Plus, unlike Shirky, Jeff Jarvis and similar, he's not a mindless booster of the Internet.
That said, here's a short take on his five myths about the news media. They include seeing the need for paywalls, because unlike Shirky et al, Rosenthiel actually is looking at media business/financial models, and, also, he recognizes that ads alone just won't pay the freight.
That said, here they are:
1. The traditional news media are losing their audience.Nos 2 and 5 are pretty much direct blasts at Shirky. And I agree on both. No. 3 is the troublesome one, to a news idealist. That said, much of what the MSM pumped out in the past was news-lite anyway.

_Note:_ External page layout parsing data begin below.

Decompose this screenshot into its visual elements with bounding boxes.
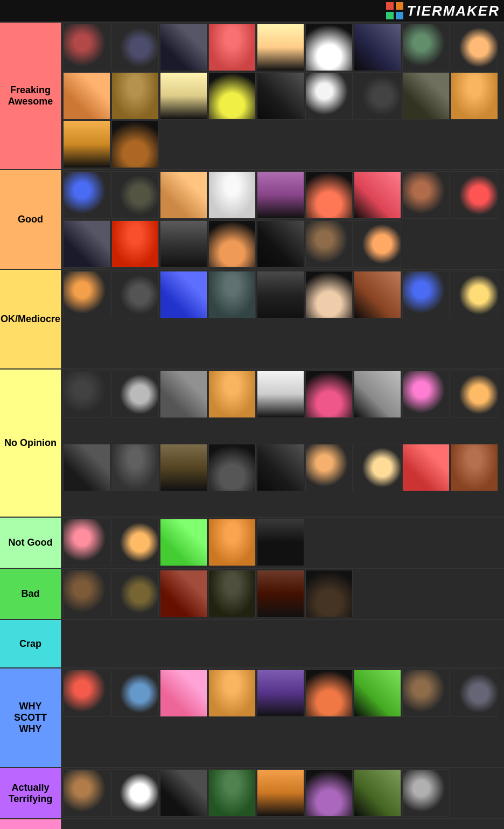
tier-image-ok8: [402, 271, 450, 318]
tier-image-ws2: [111, 670, 159, 717]
tier-image-ws6: [305, 670, 353, 717]
tier-image-g4: [208, 171, 256, 219]
svg-rect-2: [386, 12, 394, 19]
tier-image-g3: [160, 171, 207, 219]
tier-label-crap: Crap: [0, 620, 62, 667]
tier-image-no8: [402, 371, 450, 418]
tier-label-actually-terrifying: Actually Terrifying: [0, 768, 62, 818]
tier-row-no-opinion: No Opinion: [0, 370, 504, 518]
tier-image-ok1: [63, 271, 110, 318]
tier-content-no-opinion: [62, 370, 504, 517]
tier-image-fa4: [208, 24, 256, 71]
tier-image-ws3: [160, 670, 207, 717]
tier-image-fa2: [111, 24, 159, 71]
tier-content-ok-mediocre: [62, 270, 504, 368]
tier-row-ok-mediocre: OK/Mediocre: [0, 270, 504, 370]
tier-content-crap: [62, 620, 504, 667]
tier-label-good: Good: [0, 170, 62, 269]
tier-image-g2: [111, 171, 159, 219]
tier-image-fa19: [63, 121, 110, 168]
tier-image-at7: [354, 769, 401, 817]
tier-content-actually-terrifying: [62, 768, 504, 818]
tier-image-ok3: [160, 271, 207, 318]
tier-image-no13: [208, 444, 256, 491]
tier-image-no1: [63, 371, 110, 418]
tier-image-g6: [305, 171, 353, 219]
tier-image-b4: [208, 570, 256, 617]
tier-label-bad: Bad: [0, 569, 62, 619]
tier-image-g11: [111, 220, 159, 268]
tier-image-ok4: [208, 271, 256, 318]
tier-image-ng1: [63, 519, 110, 566]
tier-image-at3: [160, 769, 207, 817]
tier-image-fa15: [305, 72, 353, 120]
tier-image-g14: [257, 220, 304, 268]
tier-image-ok9: [451, 271, 498, 318]
logo-text: TIERMAKER: [407, 3, 500, 19]
tier-image-fa9: [451, 24, 498, 71]
tier-image-fa18: [451, 72, 498, 120]
tier-image-g5: [257, 171, 304, 219]
tier-image-fa5: [257, 24, 304, 71]
tier-image-no15: [305, 444, 353, 491]
tier-image-ok5: [257, 271, 304, 318]
tier-row-freaking-awesome: Freaking Awesome: [0, 23, 504, 170]
tier-image-b3: [160, 570, 207, 617]
tier-image-g9: [451, 171, 498, 219]
tier-image-at8: [402, 769, 450, 817]
tier-image-ws4: [208, 670, 256, 717]
tier-image-ng3: [160, 519, 207, 566]
tier-row-crap: Crap: [0, 620, 504, 668]
tier-image-ws5: [257, 670, 304, 717]
tier-content-bad: [62, 569, 504, 619]
tier-image-fa14: [257, 72, 304, 120]
tier-image-no3: [160, 371, 207, 418]
tier-image-g8: [402, 171, 450, 219]
svg-rect-0: [386, 2, 394, 10]
tier-row-good: Good: [0, 170, 504, 270]
tier-content-why-scott: [62, 668, 504, 767]
tier-content-not-good: [62, 518, 504, 568]
tier-image-no17: [402, 444, 450, 491]
tier-image-at1: [63, 769, 110, 817]
tier-image-no7: [354, 371, 401, 418]
tier-content-freaking-awesome: [62, 23, 504, 169]
tier-row-actually-terrifying: Actually Terrifying: [0, 768, 504, 819]
tier-image-b6: [305, 570, 353, 617]
tier-image-no10: [63, 444, 110, 491]
tier-image-g15: [305, 220, 353, 268]
tier-image-g7: [354, 171, 401, 219]
tier-content-good: [62, 170, 504, 269]
tier-image-ng2: [111, 519, 159, 566]
tier-image-b2: [111, 570, 159, 617]
tier-row-bad: Bad: [0, 569, 504, 620]
tier-image-fa8: [402, 24, 450, 71]
tier-image-g13: [208, 220, 256, 268]
tier-image-ng4: [208, 519, 256, 566]
tier-image-fa12: [160, 72, 207, 120]
tier-image-ws7: [354, 670, 401, 717]
tier-image-fa6: [305, 24, 353, 71]
tier-image-ok2: [111, 271, 159, 318]
tier-image-ok7: [354, 271, 401, 318]
tier-image-ok6: [305, 271, 353, 318]
tier-image-no2: [111, 371, 159, 418]
tiermaker-logo: TIERMAKER: [386, 2, 500, 19]
tier-image-no6: [305, 371, 353, 418]
tier-rows-container: Freaking AwesomeGoodOK/MediocreNo Opinio…: [0, 23, 504, 829]
tier-list: TIERMAKER Freaking AwesomeGoodOK/Mediocr…: [0, 0, 504, 829]
logo-grid-icon: [386, 2, 403, 19]
tier-label-not-good: Not Good: [0, 518, 62, 568]
tier-image-fa7: [354, 24, 401, 71]
tier-image-no5: [257, 371, 304, 418]
tier-image-ws1: [63, 670, 110, 717]
svg-rect-1: [396, 2, 403, 10]
tier-image-ws9: [451, 670, 498, 717]
tier-row-not-good: Not Good: [0, 518, 504, 569]
tier-image-fa16: [354, 72, 401, 120]
tier-image-g16: [354, 220, 401, 268]
tier-image-no12: [160, 444, 207, 491]
tier-image-g10: [63, 220, 110, 268]
tier-image-b1: [63, 570, 110, 617]
tier-image-no16: [354, 444, 401, 491]
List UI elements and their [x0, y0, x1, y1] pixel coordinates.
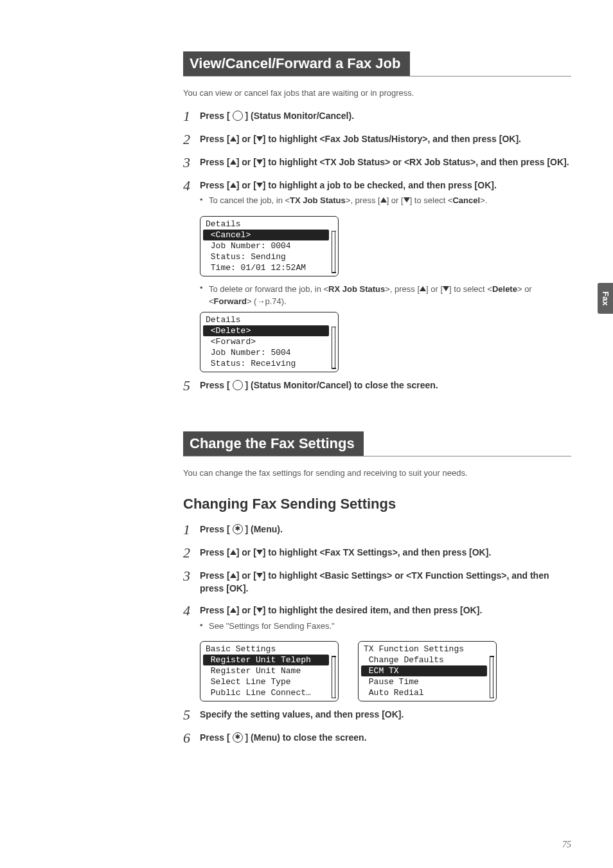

The 25 most popular news Web sites in the United States, for instance, all but two are “legacy” media sources, such as the New York Times or CNN, or aggregators of traditional media, such as Yahoo or Google News. ... The crisis facing traditional media is about revenue, not audience. And in that crisis, newspapers have been hardest hit: Ad revenue for U.S. newspapers fell 48 percent from 2006 to 2010.
2. Online news will be fine as soon as the advertising revenue catches up.
Such hopes are misplaced. In 2010, Web advertising in the United States surpassed print advertising for the first time, reaching $26 billion. But only a small fraction of that, perhaps less than a fifth, went to news organizations.
3. Content will always be king.
The syllogism that helped journalism prosper in the 20th century was simple: Produce the journalism (or “content”) that people want, and you will succeed. But that may no longer be enough.
The key to media in the 21st century may be who has the most knowledge of audience behavior, not who produces the most popular content.
4. Newspapers around the world are on the decline.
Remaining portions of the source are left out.